None of Ulfr's sons were ever misborn.

There were the scarification ceremonies of passage into adulthood, which Laufey oversaw in his place as the non-bearing parent, and their boys kept silent and did both Laufey and Ulfr proud in how well they handled the pain.

And then there was the rumor spreading across the realms that Odin did not merely have the one son everyone had heard of, but another a little younger. A son born near as anyone could tell at the time of the disastrous War-Of-One-Day.

A son named Loki, a name so close to Lofi's for a child so near in age to what Lofi should have lived to be that the thought made Laufey shake in anger for days when the tale first came to his ears.

So, Odin has two boys by his first love and I have none.

But the Asgardians left them alone, and so Laufey was left to deal with his bitterness.


And then the day came when a few young fools of the people listened to a silver-tongued Asgardian and tried to seize the Casket while Odin was awake and capable of stopping them.

The unspoken and unsigned truce with Asgard, the safety that having been beaten down to nothing provided the people as they watched the ice age wear on and listened to the misborn cry their way to the feasthall, was gone.

It was only a matter of days before the two sons of Odin and their friends - so small a force from so small a people - came to Jotunheim.

The younger son with the silver-tongue, the one called Loki, managed to almost talk his brother into leaving when Laufey offered them the chance.

He had lost enough a thousand years ago. He could bear to lose no more, especially not to the house of Odin. He struggled onward, but he would not struggle against Odin again unless his hand was forced.

But then the brother of one of the slain had to get involved.

The Asgardians fought bravely, but they were outnumbered.

The Jotun had nearly taken their revenge at long last for everything when Odin arrived.

And it was truth when Laufey told Odin the situation was past diplomacy. It had always been past diplomacy. When one side steals a dying newborn from the other, what diplomacy is there to be had?

But then, when the Asgardians were gone back to their city of no wants or needs and Laufey's family was gathering to care for their own injured, the youngest of his sons with Ulfr had a tale to tell.

"I grabbed the arm of the Odinson who stabbed me," Reifr told them as Ulfr helped bind his wound. "I tried to frostburn him, but it did not work!"

Laufey was confused. "How could that not work? He is Asgardian, as Asgardian as Odin!"

Reifr shook his head. "His skin turned as blue as my own, and he bore our family's markings on his wrist when it happened. He was as surprised as I, maybe more so. He did not know that could happen. I swear it."

Ulfr breathed, "His age. Laufey..."

"You know the law. Do not say it." It was their law no one could claim to be the misborn of a family and no one could claim someone as a misborn of their family. It kept outsiders from the few tribes that clung to uncivilized ways from deceiving their way into power through the hearts of the bereft.

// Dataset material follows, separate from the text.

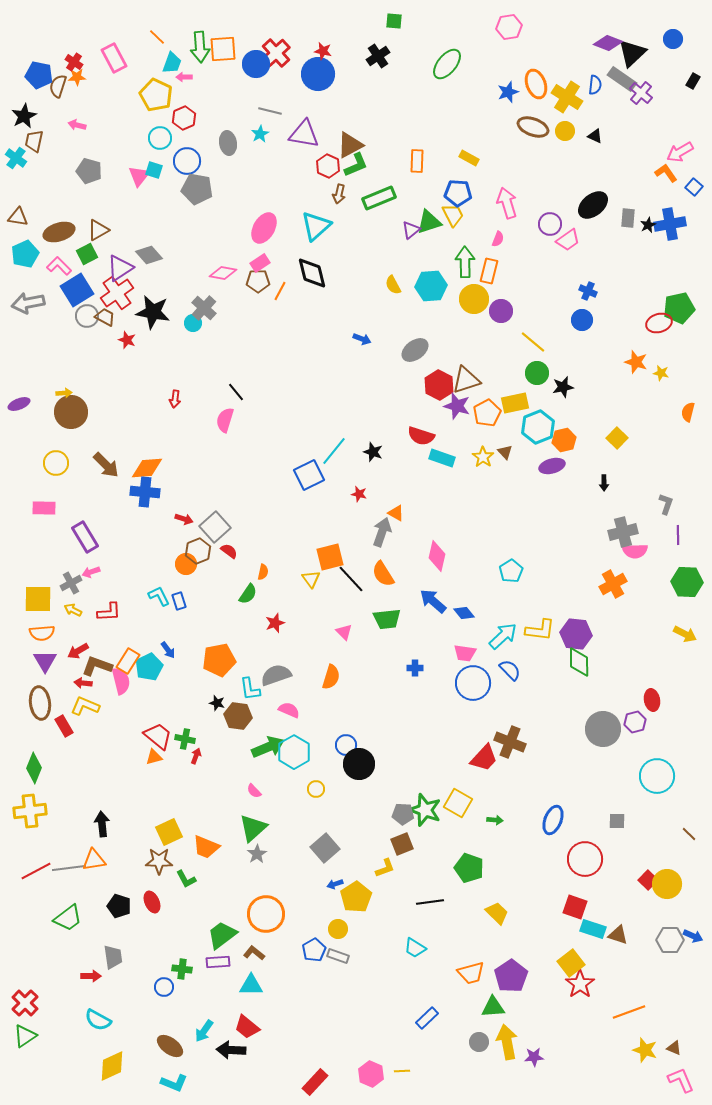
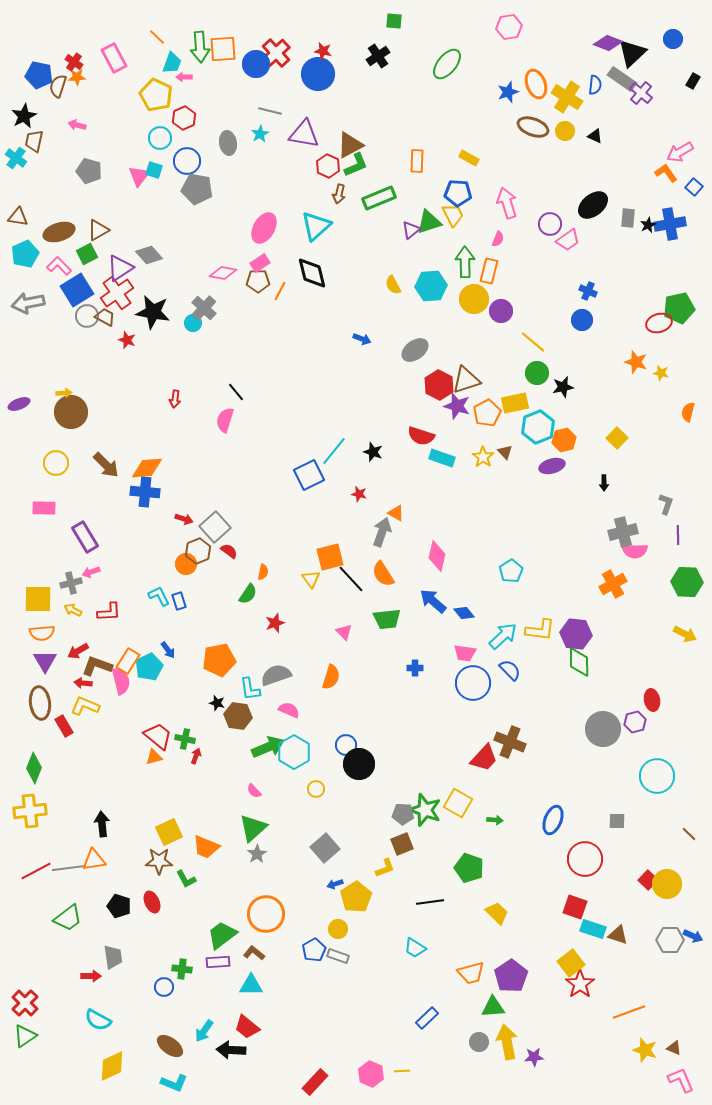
gray cross at (71, 583): rotated 15 degrees clockwise
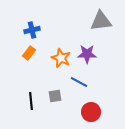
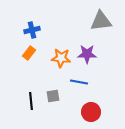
orange star: rotated 18 degrees counterclockwise
blue line: rotated 18 degrees counterclockwise
gray square: moved 2 px left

But Laufey thought it must be true. Lofi was the only misborn of that century who had not been buried in the ground under the witnessing gaze of his people. Odin had opportunity, and hadn't Laufey been overwhelmed with fear at the time that Odin would try to save Lofi's life and so deny him both the feasthall and Farbauti?

Farbauti, our son is alive. Alive and struggling, small but a fighter, and bold so bold... and a pain in my lower back, but what son is not?

"What do we do?" Reifr asked. "There's no way he understands, the shock in his eyes..."

Laufey held up a hand. "We wait. We wait and see what he and the Asgardians do next."

And that's just what the house of Laufey and Ulfr did.